Now, I could blame him-saying he wasn’t clear on where we were meeting. But, the fact is that this could have easily been avoided if I had clarified my own assumptions with him. In truth, based on results, I wasn’t clear either. Both of us thought we heard things in our previous conversation that led us to make different assumptions about the meeting location. But, we were listening-at least to a degree-through the filter of assumption. Once you assume something is true, you automatically tune your listening to hear primarily things that back the assumption and literally do not hear things that are contrary to the assumption.
When we get lazy or distracted in the crafting of making and receiving promises, it is easy to allow assumptions to remain unstated, assuming that the other person has the same understanding we do.
Here are some simple steps to prevent unstated conscious assumptions (on your part or the others’) to undercut the promise made between you:
- Always err on the side of specificity. We covered this some in a recent blog. Don’t get lazy. Take the extra effort to generate clarity.
- Take a moment to consciously consider what assumptions you might be making. If you are not sure, ask the other, so you can clarify what needs to be clarified.

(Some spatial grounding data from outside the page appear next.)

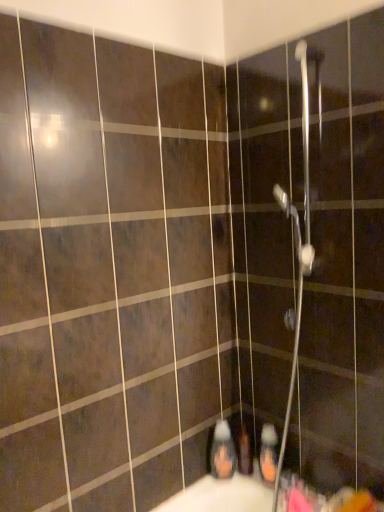 Question: Is translucent plastic soap dispenser at lower center, placed as the third toiletry when sorted from right to left, bigger or smaller than matte plastic toothbrush at lower center, which is the second toiletry in right-to-left order?

Choices:
 (A) big
 (B) small

Answer: (A)

Question: In terms of width, does translucent plastic soap dispenser at lower center, placed as the third toiletry when sorted from right to left, look wider or thinner when compared to matte plastic toothbrush at lower center, placed as the 2th toiletry when sorted from left to right?

Choices:
 (A) thin
 (B) wide

Answer: (A)

Question: Based on their relative distances, which object is nearer to the orange matte bottle at lower center, which is the 3th toiletry in left-to-right order?

Choices:
 (A) translucent plastic soap dispenser at lower center, which is the 1th toiletry in left-to-right order
 (B) matte plastic toothbrush at lower center, placed as the 2th toiletry when sorted from left to right
 (C) metallic silver shower head at upper center

Answer: (B)

Question: Which object is the farthest from the matte plastic toothbrush at lower center, which is the second toiletry in right-to-left order?

Choices:
 (A) metallic silver shower head at upper center
 (B) orange matte bottle at lower center, the 1th toiletry viewed from the right
 (C) translucent plastic soap dispenser at lower center, which is the 1th toiletry in left-to-right order

Answer: (A) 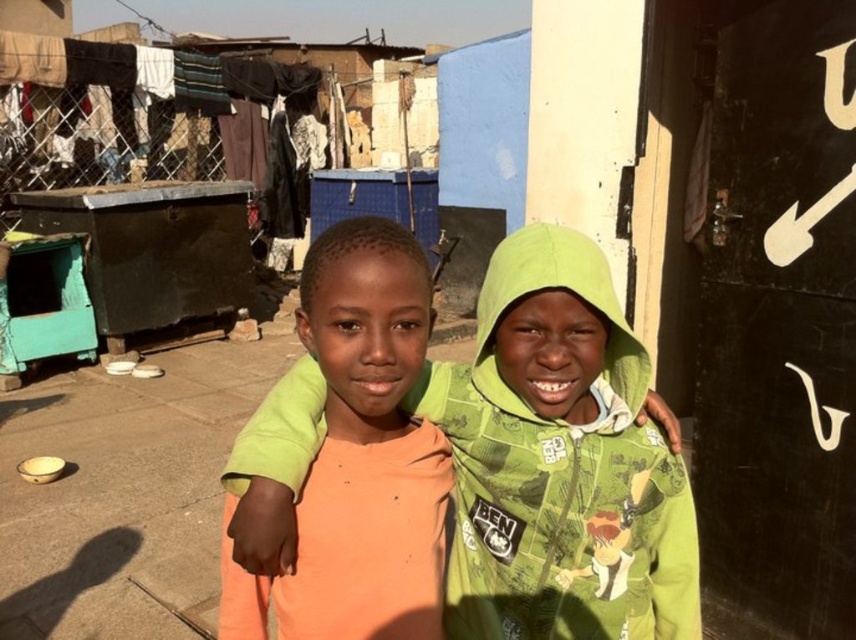 Question: Considering the relative positions of green cotton hoodie at center and orange cotton shirt at center in the image provided, where is green cotton hoodie at center located with respect to orange cotton shirt at center?

Choices:
 (A) below
 (B) above

Answer: (A)

Question: Does green cotton hoodie at center appear under orange cotton shirt at center?

Choices:
 (A) yes
 (B) no

Answer: (A)

Question: Can you confirm if green cotton hoodie at center is positioned to the right of orange cotton shirt at center?

Choices:
 (A) no
 (B) yes

Answer: (B)

Question: Among these points, which one is nearest to the camera?

Choices:
 (A) (628, 452)
 (B) (342, 435)

Answer: (B)

Question: Which point is closer to the camera?

Choices:
 (A) orange cotton shirt at center
 (B) green cotton hoodie at center

Answer: (A)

- When someone else uses non-specific pronouns, get clarification as to what they are saying. E.g. if the person says, “He will come at 8:00 pm.” Unless you are crystal clear, ask them to verify who they mean by “he.” So, seek clarification of what specifically is meant by “he, it, they, him, her, that, this”-all the non specific pronouns-if you are not 100% certain who or what they are referring to.
- Ask each other to repeat what you heard once you get an agreement in place. This often will uncover an assumption that doesn’t match what you intended to convey.
- Once the promise is in place, pay attention to your intuition. If you have a nagging feeling something may be off in terms of the understanding of the details of the promise, then follow up then and clarify.
There are many other ways to bring conscious assumptions into the light. These are a few.
There is a rigor and intentionality to promise and setting yourself up for the best possibility of a promise being kept. It is not difficult. But it does require being present and purposeful. Doing so will enable you to avoid many a break-down and missed promises.
This, in reality, is an honoring and deeply respectful stance to take with others. It relates to your personal integrity, how you relate to your word, and how much you care for them.
And, it builds trust, confidence, and effective action and results.